With hex IDs Me: "Hey, co-worker, which test was it that failed?" Co-worker: "Test 'C8EDEA22AF2F8BA51438221440D47DFA'." Me: "..." Me: "You know what, just email it to me."

So, while I wouldn't object to offering an additional type of tagging scheme or allowing for entirely arbitrary ones, the basic numbering option probably is probably going to stick around as the default. Sure, a tagging solution that was faster would save time, but human time is more valuable than computer time and numbers are more human time friendly.


Regarding your merge conflict problem, do the tests really need cataloging immediately when they are written or even while they are still on whatever temporary side branch a developer is working on? If cataloging can wait until the branch is merged into the main development branch then cataloging could be an automatic post-merge action in Git or your CI.

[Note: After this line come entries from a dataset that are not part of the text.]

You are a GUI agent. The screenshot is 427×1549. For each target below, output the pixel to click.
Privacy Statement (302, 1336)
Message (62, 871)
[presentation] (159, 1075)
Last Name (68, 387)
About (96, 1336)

Alternatively, you could store the current maximum ID number (in your database or whatever part of your development infrastructure is convenient) and then have your cataloging script grab that stored value and give it to the cataloger as an index starting point (via the explicit_indexes parameter. The script would also update the saved index to the new highest ID once the cataloging was done. This approach would work both as an 'on demand' scrip that a developer could run locally or as a CI job or Git hook. Personally, I recommend having it be a CI job/hook because there is still the chance of ID overlap if more than once instance of the script was running at the same time.